Another matter which has caused Pakistan’s democratic aspirations to be nipped in the bud all through these 75 years is Islamabad’s tendency, no matter of what kind of government ruled in the capital and of which party, to brand as ‘traitors’ those who would question the official policies, talk about inefficiencies of officialdom, their blunders and their plunder of public money.


No lessons seem to have been learnt from the dismemberment of the country in 1971. Successive governments continue to use the same approach in dealing with the so-called ‘insurgency’ in Balochistan, the disaffection of the PTM in KP and the disillusionment of rural Sindh.  Even in the super duper patriotic province, the Punjab, Islamabad has started discovering ‘traitors’, a tag now being attached to the PML-N because it is questioning the political predominance of the armed forces.

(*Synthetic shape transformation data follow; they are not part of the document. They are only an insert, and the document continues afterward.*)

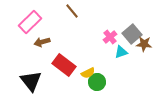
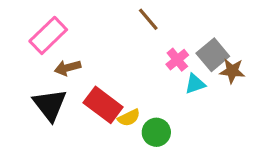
brown line: (72, 11) -> (148, 19), moved
yellow semicircle: (88, 73) -> (129, 118), moved
black triangle: (31, 81) -> (50, 105), moved

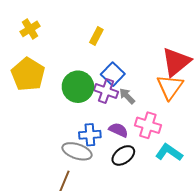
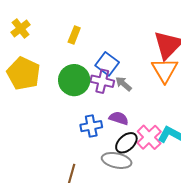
yellow rectangle: (96, 36) -> (74, 35), moved
pink cross: (148, 125) -> (149, 137), moved, turned 35
gray ellipse: (77, 151) -> (117, 160), moved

And the blunder of blunders, in his latest interview to foreign correspondent, Prime Minister Imran Khan who is a Punjabi has called the Pakhtuns as being ‘most xenophobic.’ Xenophobic means chauvinistic, intolerant, racist and nationalistic. Take your pick.


But to the PM, it means, “They fight each other normally but when it's an outside [force], they all get together.” If what he is saying is to be taken as the truth, then one cannot avoid a ‘forever’ civil war in Afghanistan if the Taliban finally take over Kabul which is what is expected to happen soon.


The fear is, as a result a new wave of refugees would start descending upon Pakistan from Afghanistan and the like-minded forces within Pakistan would soon be inviting the Afghan Taliban to come in and reform Pakistan in accordance with the objectives of the Objective Resolution passed by our first constituent assembly.


And while we are busy getting converted into the Taliban version of Islam, India would perhaps use the ’pause’ to complete the job of merging the Indian Held Kashmir completely into the Union.


According to Kaisar Andrabi, and Zubair Amin, independent journalists based in IHK (Modi Is Trying to Engineer a Hindu Majority in Kashmir, published in Foreign Policy magazine on August 11 2021)  the Indian government has commenced preparations to redraw the electoral boundaries in Indian-administered Kashmir.


The delimitation program envisions breaking up the electoral constituencies of the erstwhile semi-autonomous state into several new voter units in a manner that’s likely to give numerical heft to the southern region of Jammu, where there is a larger concentration of Hindu voters.


Prime Minister Narendra Modi’s government has also started to enforce hundreds of federal Indian laws and policies in IHK.


The Indian government has also opened ownership of land in IHK to outsiders, made it easy to acquire domicile rights, and overturned historic land reforms.


This was followed by a move that reduced the share of Kashmiri candidates entering the Indian civil service from 50 percent to 33 percent, which in the future will increase the number of nonlocal officers in Kashmir’s administration.


The federal government has also empowered the Indian armed forces to declare any area in the disputed region as “strategic” and end the 131-year reign of Urdu as the sole official language of the region.


Economy has remained anchored tightly to foreign dole. Pakistan never tried to take economic advantage of it being the most allied ally of the US or being its Non-NATO ally as the East Asian tigers did during the 1980s-90s. What little Pakistan made from its exports and what it earned by way of dole from the rich and the rent it received for fighting the American wars, it wasted on enhancing its defensive capability by purchasing the most sophisticated weapon system available on the market without a thought to the fact that in a matter of couple of years these would become obsolete.


According to the latest figures released by Stockholm International Peace Research Institute (SIPRI) India is the second largest weapons importer after Saudi Arabia while joining the race Pakistan could only reach the 10th position.


As long as Pakistan continues to keep its focus on its security capabilities without making any significant attempts to improve its social infrastructure like education and healthcare it would continue to remain dependent on foreign dole for its survival and largely undemocratic.